The accumulation of somatic mutations, to which the cellular genome is permanently exposed, often leads to cancer. Analysis of any tumour shows that, besides the malignant cells, one finds other 'supporting' cells such as fibroblasts, immune cells of various types and even blood vessels. Together, these cells generate the microenvironment that enables the malignant cell population to grow and ultimately lead to disease. Therefore, understanding the dynamics of tumour growth and response to therapy is incomplete unless the interactions between the malignant cells and normal cells are investigated in the environment in which they take place. The complex interactions between cells in such an ecosystem result from the exchange of information in the form of cytokines- and adhesion-dependent interactions. Such processes impose costs and benefits to the participating cells that may be conveniently recast in the form of a game pay-off matrix. As a result, tumour progression and dynamics can be described in terms of evolutionary game theory (EGT), which provides a convenient framework in which to capture the frequency-dependent nature of ecosystem dynamics. Here, we provide a tutorial review of the central aspects of EGT, establishing a relation with the problem of cancer. Along the way, we also digress on fitness and of ways to compute it. Subsequently, we show how EGT can be applied to the study of the various manifestations and dynamics of multiple myeloma bone disease and its preceding condition known as monoclonal gammopathy of undetermined significance. We translate the complex biochemical signals into costs and benefits of different cell types, thus defining a game pay-off matrix. Then we use the well-known properties of the EGT equations to reduce the number of core parameters that characterize disease evolution. Finally, we provide an interpretation of these core parameters in terms of what their function is in the ecosystem we are describing and generate predictions on the type and timing of interventions that can alter the natural history of these two conditions.

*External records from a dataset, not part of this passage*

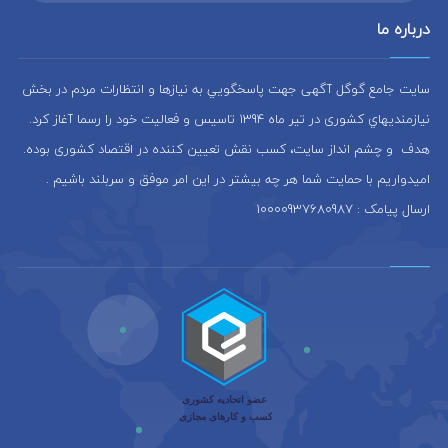
درباره ما
سایت جامع گوگل آگهی جهت پاسخگويي به نيازها و انتظارات مردم در بخش
نيازمنديهاي کشوری در تير ماه 1394 تاسيس و فعاليت خود را رسما آغاز كرد.
هدف و چشم انداز سایت، كسب نقش تعيين كننده در اقتصاد کشوری بوده.
امیدواریم با حمایت شما هر چه بیشتر در این امر موفق و سربلند باشیم .
ارسال پیامک : 10000937680987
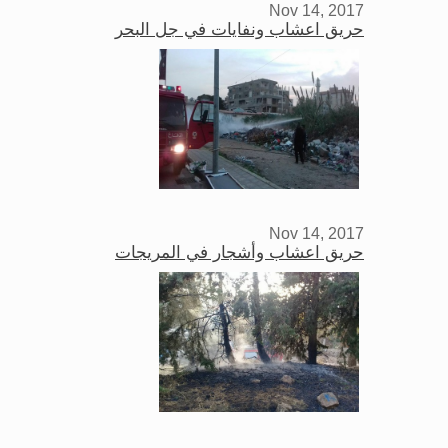
Nov 14, 2017
حريق اعشاب ونفايات في جل البحر
Nov 14, 2017
حريق اعشاب وأشجار في المريجات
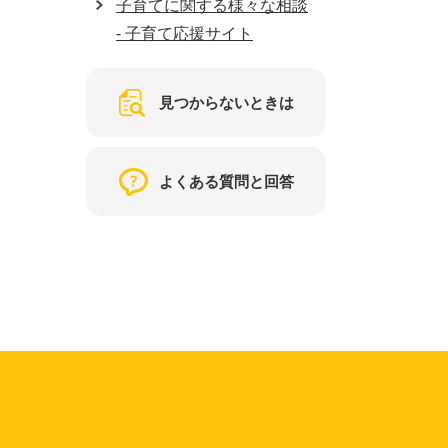
子育てに関する様々な相談
- 子育て応援サイト
見つからないときは
よくある質問と回答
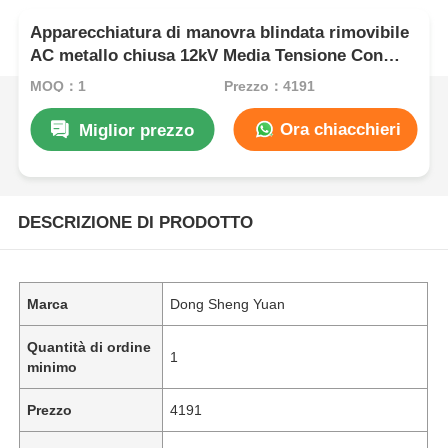
Apparecchiatura di manovra blindata rimovibile
AC metallo chiusa 12kV Media Tensione Con
Isolamento ad Aria
MOQ：1
Prezzo：4191
Ora chiacchieri
Miglior prezzo
DESCRIZIONE DI PRODOTTO
Marca
Dong Sheng Yuan
Quantità di ordine
1
minimo
Prezzo
4191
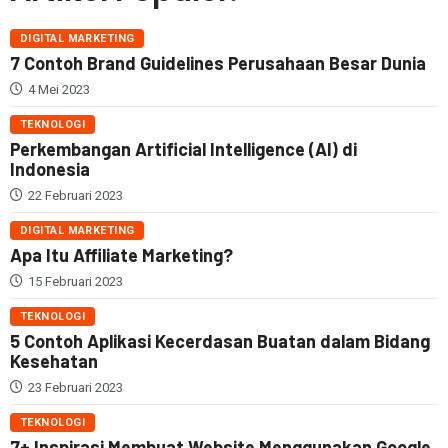
DIGITAL MARKETING
7 Contoh Brand Guidelines Perusahaan Besar Dunia
4 Mei 2023
TEKNOLOGI
Perkembangan Artificial Intelligence (AI) di
Indonesia
22 Februari 2023
DIGITAL MARKETING
Apa Itu Affiliate Marketing?
15 Februari 2023
TEKNOLOGI
5 Contoh Aplikasi Kecerdasan Buatan dalam Bidang
Kesehatan
23 Februari 2023
TEKNOLOGI
7+ Inspirasi Membuat Website Menggunakan Google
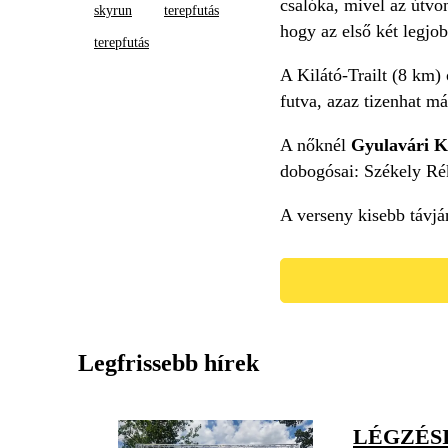
csalóka, mivel az útvon
skyrun
terepfutás
hogy az első két legjob
terepfutás
A Kilátó-Trailt (8 km)
futva, azaz tizenhat m
A nőknél
Gyulavári K
dobogósai: Székely Rék
A verseny kisebb távj
Legfrissebb hírek
LÉGZÉS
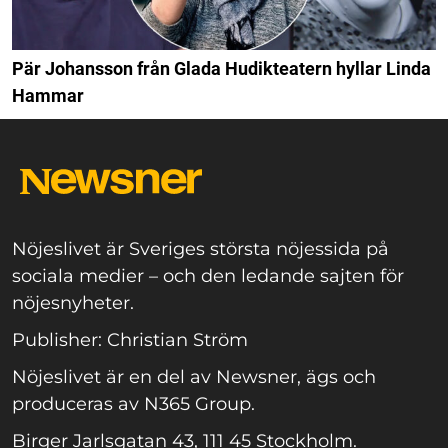
Pär Johansson från Glada Hudikteatern hyllar Linda
Hammar
Nöjeslivet är Sveriges största nöjessida på
sociala medier – och den ledande sajten för
nöjesnyheter.
Publisher: Christian Ström
Nöjeslivet är en del av Newsner, ägs och
produceras av N365 Group.
Birger Jarlsgatan 43, 111 45 Stockholm.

体细胞突变的积累,使细胞基因组永久暴露在外,这往往会导致癌症。对任何肿瘤的分析表明,除了恶性细胞,还会发现其他“支持”细胞,如成纤维细胞、各种类型的免疫细胞,甚至血管。这些细胞共同产生微环境,使恶性细胞群体能够生长,并最终导致疾病。因此,除非在发生的环境中研究恶性细胞和正常细胞之间的相互作用,否则对肿瘤生长和对治疗的反应的理解是不完整的。在这样的生态系统中,细胞之间的复杂相互作用是由于细胞因子和粘附依赖性相互作用形式的信息交换而产生的。这些过程会给参与的细胞带来成本和收益,可以方便地以博弈支付矩阵的形式重新表述。因此,肿瘤的进展和动态可以用进化博弈论(EGT)来描述,它为描述生态系统动态的频率依赖性提供了一个方便的框架。在这里,我们提供了一个关于 EGT 核心方面的教程性综述,建立了与癌症问题的关系。在这个过程中,我们还偏离了关于适合度及其计算方法的讨论。随后,我们展示了如何将 EGT 应用于多发性骨髓瘤骨病及其前驱状态即意义未明的单克隆丙种球蛋白血症的各种表现和动态的研究。我们将复杂的生化信号转化为不同细胞类型的成本和收益,从而定义了一个博弈支付矩阵。然后,我们利用 EGT 方程的已知性质,减少了表征疾病进化的核心参数的数量。最后,我们根据这些核心参数在我们所描述的生态系统中的功能,对其进行解释,并对可能改变这两种情况自然史的干预类型和时间进行预测。